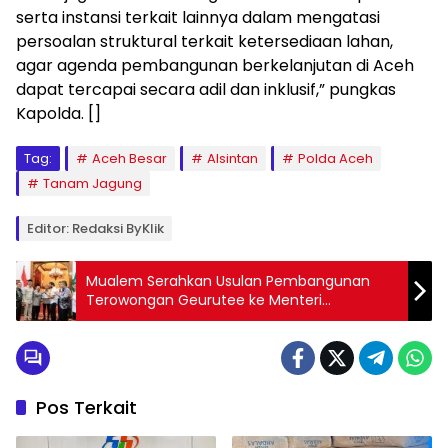
serta instansi terkait lainnya dalam mengatasi
persoalan struktural terkait ketersediaan lahan,
agar agenda pembangunan berkelanjutan di Aceh
dapat tercapai secara adil dan inklusif,” pungkas
Kapolda. []
Tag:
Aceh Besar
Alsintan
Polda Aceh
Tanam Jagung
Editor: Redaksi ByKlik
Mualem Serahkan Usulan Pembangunan
Terowongan Geurutee ke Menteri
PPN/Bappenas
Pos Terkait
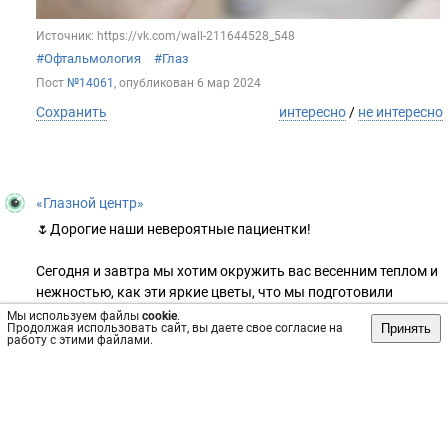
Источник: https://vk.com/wall-211644528_548
#Офтальмология
#Глаз
Пост
№14061
, опубликован
6 мар 2024
Сохранить
интересно
/
не интересно
«Глазной центр»
🌷Дорогие наши невероятные пациентки!
Сегодня и завтра мы хотим окружить вас весенним теплом и
нежностью, как эти яркие цветы, что мы подготовили
специально для вас!
Мы используем файлы
cookie
.
Принять
Продолжая использовать сайт, вы даете свое согласие на
работу с этими файлами.
В этот волшебный Женский День, клиника "ГЛАЗНОЙ ЦЕНТР"
решила подарить вам нечто особенное – красивые весенние
цветы, символизирующие вашу удивительную красоту и
невероятную силу!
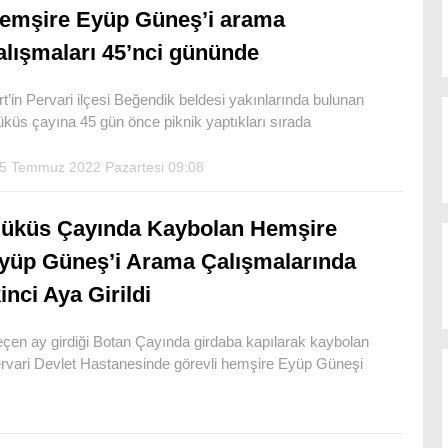
emşire Eyüp Güneş’i arama
alışmaları 45’nci gününde
irt’in Pervari ilçesi Beğendik beldesi yakınlarında bulunan
küs çayına 45 gün önce piknik yaptıkları sırada
5 Temmuz 2022 Pazartesi 09:08
üküs Çayında Kaybolan Hemşire
yüp Güneş’i Arama Çalışmalarında
kinci Aya Girildi
çen ay girdiği Botan Çayında girdaba kapılarak kaybolan
rvari Devlet Hastanesinde görevli hemşire Eyüp Güneşi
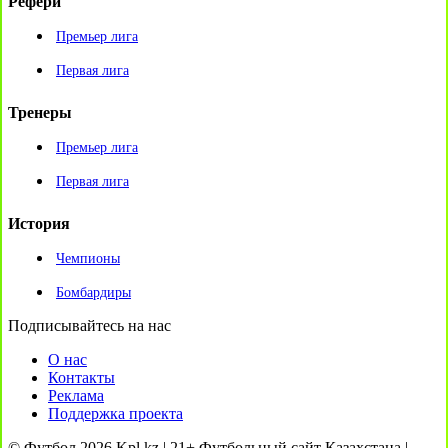
Рефери
Премьер лига
Первая лига
Тренеры
Премьер лига
Первая лига
История
Чемпионы
Бомбардиры
Подписывайтесь на нас
О нас
Контакты
Реклама
Поддержка проекта
© Футбол 2026 Kpl.kz | 21+ Футбольный сайт Казахстана |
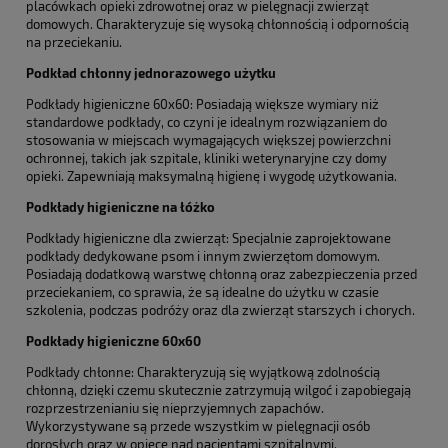
placówkach opieki zdrowotnej oraz w pielęgnacji zwierząt
domowych. Charakteryzuje się wysoką chłonnością i odpornością
na przeciekaniu.
Podkład chłonny jednorazowego użytku
Podkłady higieniczne 60x60: Posiadają większe wymiary niż
standardowe podkłady, co czyni je idealnym rozwiązaniem do
stosowania w miejscach wymagających większej powierzchni
ochronnej, takich jak szpitale, kliniki weterynaryjne czy domy
opieki. Zapewniają maksymalną higienę i wygodę użytkowania.
Podkłady higieniczne na łóżko
Podkłady higieniczne dla zwierząt: Specjalnie zaprojektowane
podkłady dedykowane psom i innym zwierzętom domowym.
Posiadają dodatkową warstwę chłonną oraz zabezpieczenia przed
przeciekaniem, co sprawia, że są idealne do użytku w czasie
szkolenia, podczas podróży oraz dla zwierząt starszych i chorych.
Podkłady higieniczne 60x60
Podkłady chłonne: Charakteryzują się wyjątkową zdolnością
chłonną, dzięki czemu skutecznie zatrzymują wilgoć i zapobiegają
rozprzestrzenianiu się nieprzyjemnych zapachów.
Wykorzystywane są przede wszystkim w pielęgnacji osób
dorosłych oraz w opiece nad pacjentami szpitalnymi.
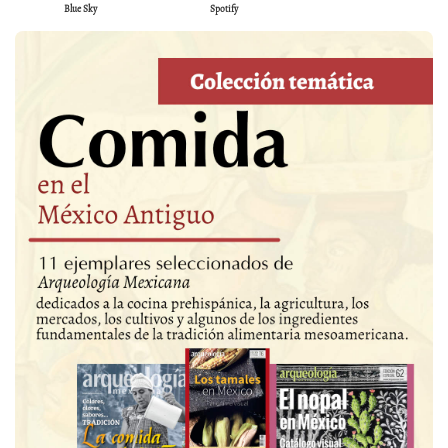
Blue Sky
Spotify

☆ ☆ ☆

• _PROBLEM REQUIREMENTS_
Copy out every line of the records that the string "użytku" appears in.

• _ANSWER SPACE_
Podkład chłonny jednorazowego użytku
przeciekaniem, co sprawia, że są idealne do użytku w czasie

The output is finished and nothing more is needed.